Keele University researchers receive £2.4 million grant to help reduce overprescribing of opioids

A research team from Keele University's Institute for Primary Care and Health Sciences has been awarded a major grant of £2.4 million from the National Institute for Health Research (NIHR) to investigate the overprescribing of opioid painkillers, and to improve care for patients with persistent pain - without the use of long-term opioids.

The research will help people with persistent (long-term) pain caused by a range of conditions, including osteoarthritis and back pain, and aims to improve patient safety by reducing inappropriate opioid use and improving the quality of life for people with persistent pain.

Nearly eight million adults in the UK sufferwithmoderate or severe persistent pain, and the use of opioid (morphine-like) painkillers has dramatically increased in the UK over the past 20 years, rising by a third between 1998 and 2016. People with persistent pain who take long-term opioids tend to have a worse quality of life than those who do not take opioids and are more likely to suffer bone fractures, addiction and overdose, especially at high doses.

Most patients with persistent pain are managed by their GP, and whilst guidelines say that GPs should review people taking long-term opioids regularly, often this does not happen.

This new research programme, led by Keele University's Professor Christian Mallen, Director of the Institute for Primary Care and Health Sciences and NIHR Research Professor in General Practice, and Dr Julie Ashworth, Senior Lecturer and Consultant in Pain Medicine, will investigate an alternative approach, training clinical pharmacists working in GP practices to help manage patients with persistent pain.

Professor Mallen explains: "Prescriptions for opioid medication continue to dramatically rise, despite limited evidence supporting their use for many painful conditions. By proactively addressing this problem and making better use of the highly skilled primary healthcare team, I hope we can rapidly improve outcomes for patients who too often suffer in silence."

The research programme will consist of three workstreams, with patients involved throughout the research process to advise on the development and design of the studies and the intervention.

The first workstream will use a range of methods to gain an in-depth understanding of patients, clinical pharmacists and GPs' experiences and views about reducing opioids, and the role of clinical pharmacists in helping people with persistent pain. Patients and expert clinicians will use the results, together with published evidence-based guidelines, to develop an intervention to help patients reduce or stop taking opioids (where appropriate) and support them to self-manage their pain. Repeated testing, with feedback from patients, GPs, and clinical pharmacists, will help to improve the intervention and training.

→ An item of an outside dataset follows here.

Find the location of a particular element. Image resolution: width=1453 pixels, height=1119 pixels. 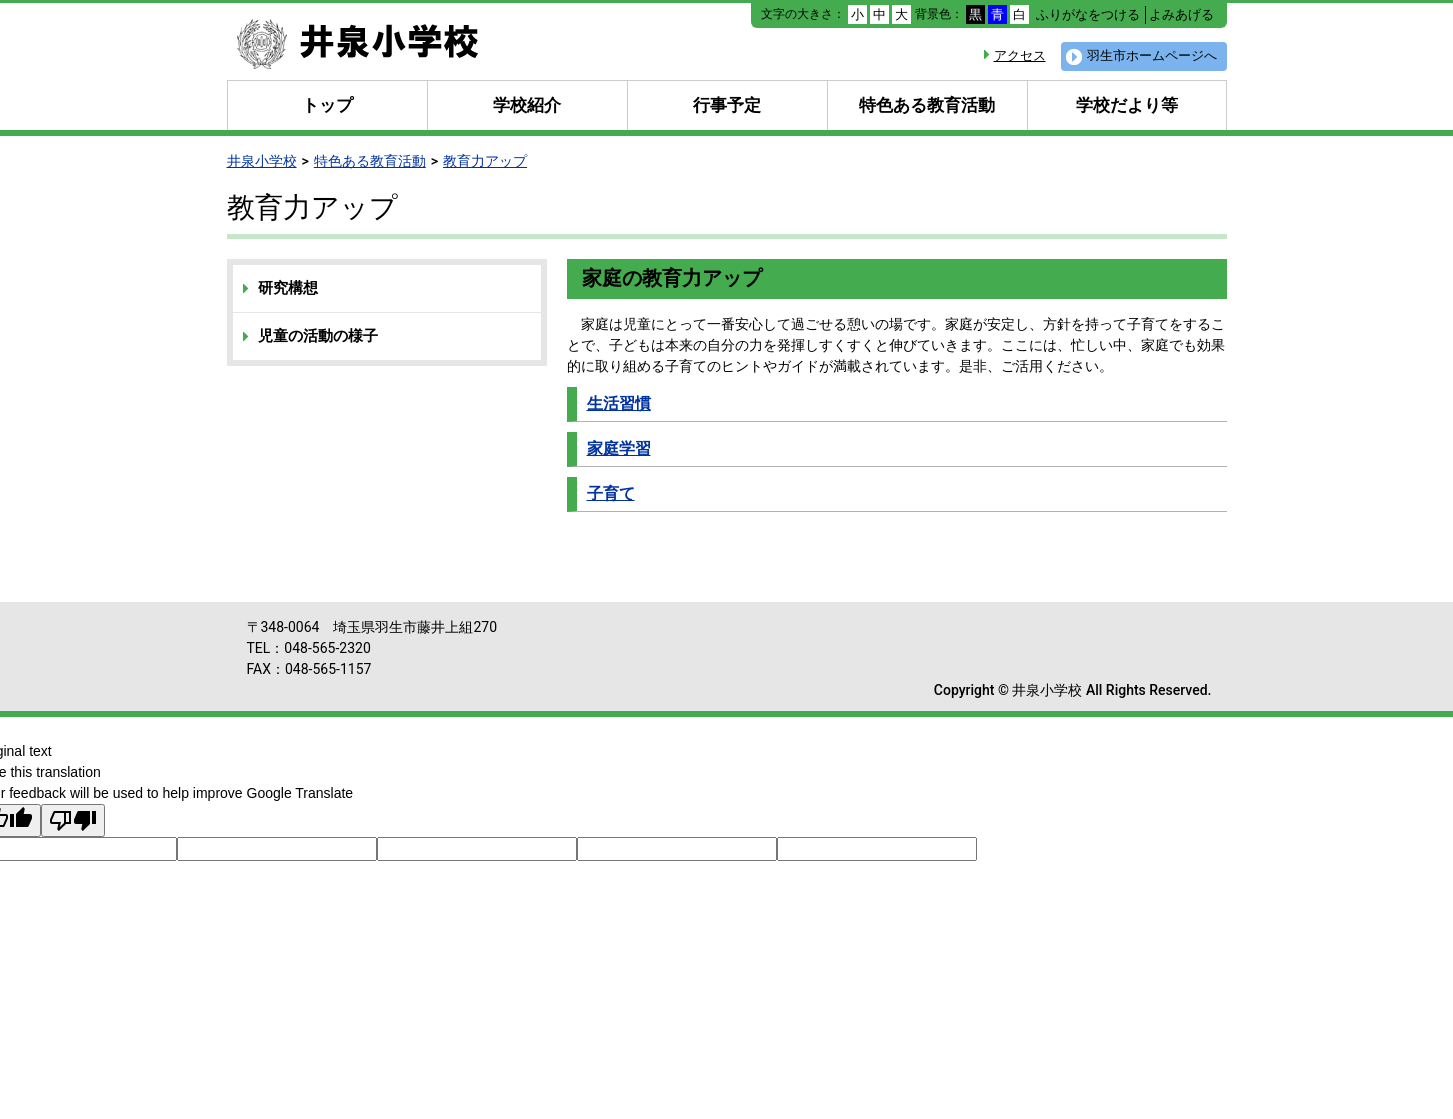

家庭学習 is located at coordinates (619, 448).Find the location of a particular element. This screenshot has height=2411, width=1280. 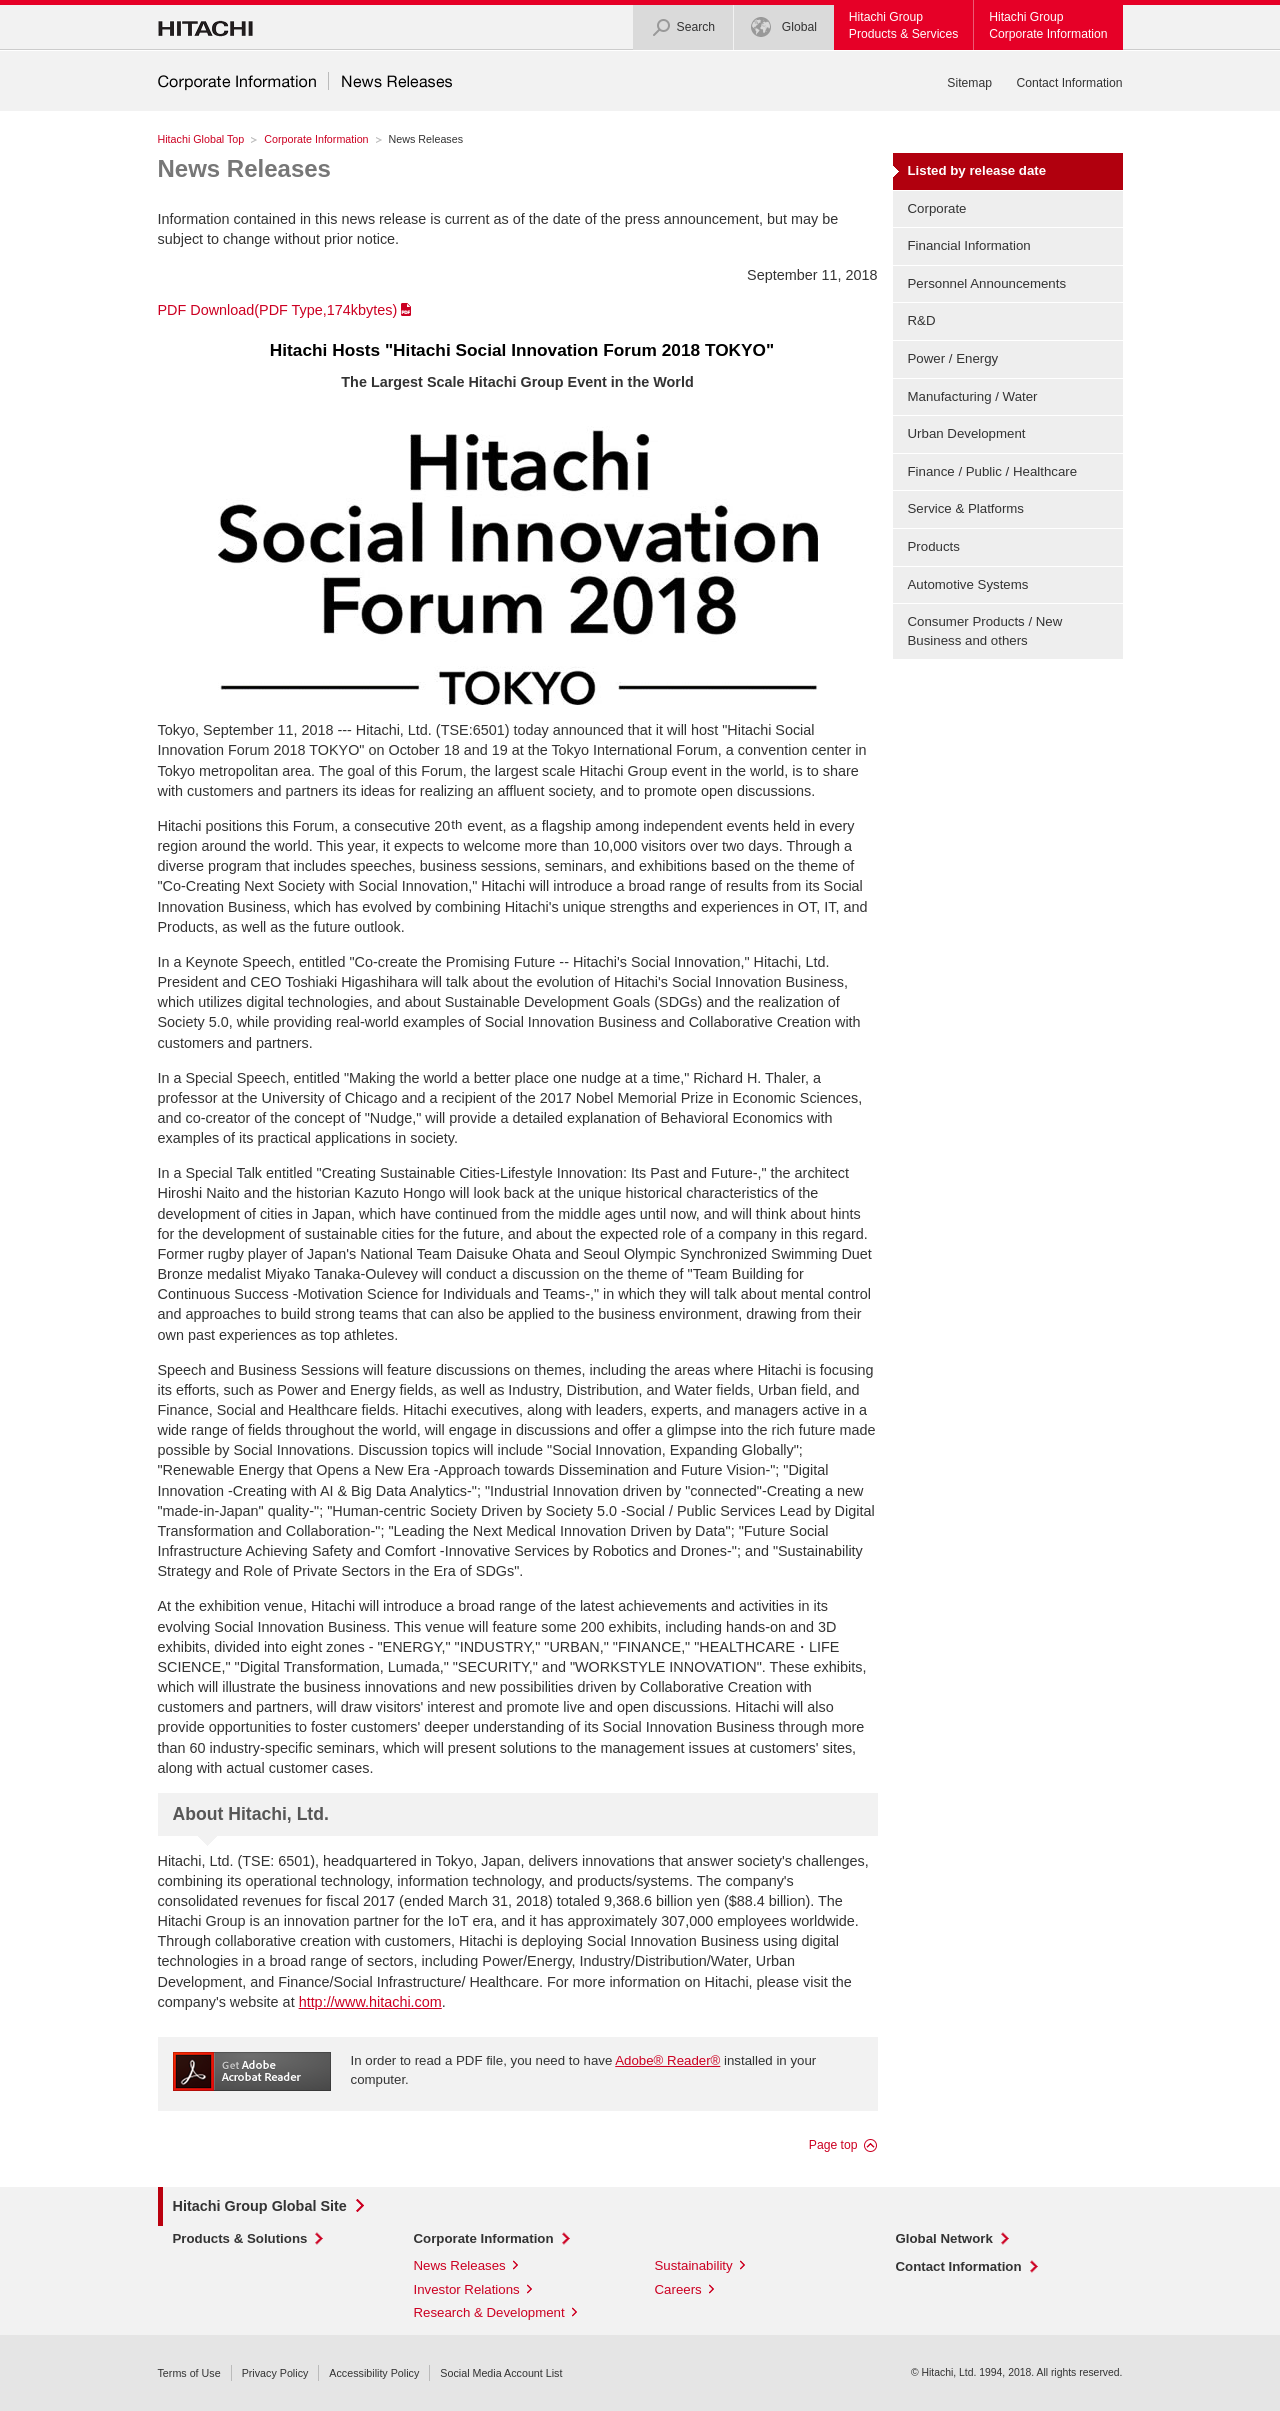

Global is located at coordinates (784, 27).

The second workstream will involve a study of 80 patients taking long-term opioids for persistent pain and will test how well clinical pharmacists deliver the intervention, whether it is acceptable and practical to deliver, and what proportion of patients agree to take part.

The third and final stream will include a trial of approximately 1,000 patients, testing whether the intervention leads to less opioid use, without making patients' pain worse, and whether this results in better use of NHS resources compared to usual GP care.

Dr Ashworth comments: "Patients with persistent pain often see no alternative to continuing opioids, even when they are no longer helpful or cause troublesome side-effects. In addition to reducing use of medicines that may be harming rather than helping patients, if successful, this research will ultimately also reduce NHS prescribing costs and free-up scarce resources to reinvest in more effective treatments."

MP Steve Brine, Minister for Public Health and Primary Care, said: "This exciting research comes at a time when we are tackling overprescribing head on to improve the care of those with long-term conditions and to reduce prescribing costs across the whole NHS. In understanding how we can better intervene at primary care level, we can prevent the complications that arise from long term opioid use which improves the quality of care for patients and reduces the burden on the NHS in the long-term. I would like to congratulate the research team at Keele University on receiving the grant and I look forward to following their progress."